4. This last piece by Vhils on our walk is the result of a collab piece with Shepard Fairey – also listed here.

By Bordalo II

Combining painting and sculpture, Bordalo II uses old tires, bumpers, computer parts, and other discarded stuff to create three-dimensional animals, demonstrating that one man’s trash is another man’s art. 

5. Although many trash animals are hidden around Lisbon, these pelicans are located on the corner between Rua de Santa Justa and Rua de Carmo.

By João Maurício

João Maurício, aka Violant, is a creator which work shows metaphoric themes mainly related to social causes (climate change, animal cruelty and many more). 

6. This specific masterpiece can be found on Rua Natália Correia. 

By Shepard Fairey

Shepard Fairey is the American artist known for the famous Barack Obama “Hope” and Obey posters. He is also know in Portugal for a collab with Vhils (number 4. in this list)

7. Shepard chose Lisbon to illustrate a woman holding a gun with a flower in the barrel. This piece is also located at Rua Natália Correia.

By Tamara Alves

8. An old building on Largo do Intendente now features a piece by Tamara Alves, one of the best-known female Portuguese artists in the street art world, known for eroticly depicting contemporary body and “the effects of its own limits expanded”.

By Andrea Tarli 

9. This piece was created in July of 2016 by the Italian Andrea Tarli, an artist defending its ideas and giving voice to those in need . It is located at Largo da Achada.

By AkaCorleone

Akacorleone, or Pedro Campiche, is a Portuguese and Swiss visual artist who started his artistic path as a graffiti writer in the underworld of his native Lisbon. He was once a graphic designer and eventually decided to become a creative freelance illustrator, to complement the development of his artistic career.

Today, he is known for his bold compositions blending strong colors with typography, characters and forms.

10. This piece “desassossego”, inspired in the famous Portuguese writer Fernando Pessoa, can be found at Rua Damasceno Monteiro.

11. At Campo Mártires da Pátria and by “the need of doing something different”, the piece Balance was illustrated, bringing a bit of New York to Lisbon.

By Tami Hopf

12. On a building on Calcadinha da Figueira, there is ‘Lisa’, piece was created during Paratissima, a contemporary art festival in 2016. Made by the brasilian artist Tami Hopf, whose work is mostly  a combination of “joy and sorrow, euphoria and loneliness” (Tami Hopf).

By Nuno Saraiva

13.  Promoted by Movimento dos Amigos de São Cristóvão, the mural Fado Vadio is located between Baixa and the castle, the artists drew Maria Severa (legendary fado signer from the XIX), Fernando Maurícia (the king without a crown of street Fado) and the Priest Edgar (charismatic figure of the neighbourhood).

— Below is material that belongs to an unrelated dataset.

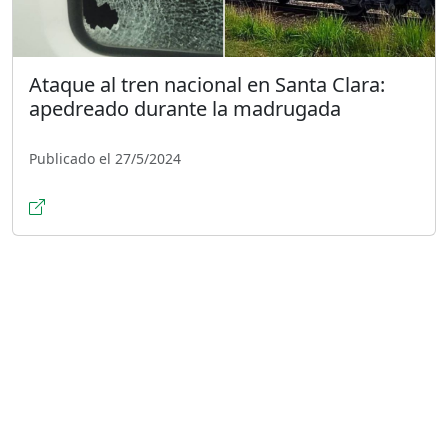
Ataque al tren nacional en Santa Clara:
apedreado durante la madrugada
Publicado el 27/5/2024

14. At Travessa da Mata is his work inspired by Étienne-Jules Marey’s horses, one of the pionners of animation cinema. Showcasing the post horses, as if they were running around the Correio-Velho Palace, place managing the correspondence of the kingdom until XIX century.

By Add Fuel

Add Fuel, or Diogo Machado, first work in design studios in Portugal and Germany to then dedicate is time exclusively to his artistic work. First dark yet exuberant, he later redirected his focus to reinterpreting the language of traditional tile design, the portuguese one – azulezo – in particular. His compositions include  symmetrical repetitions, multiple layers and techniques of visual illusion allowing multiple interpretations expressing “a sophisticated dialogue between the old and the new, between heritage and modernity.”

15. This mural, Adapta, inspired in the Portuguese azulejos, works on the transition from the old to the new, the blue to the green of its neighbour building, and the creation of patterns making the two buildings look closer.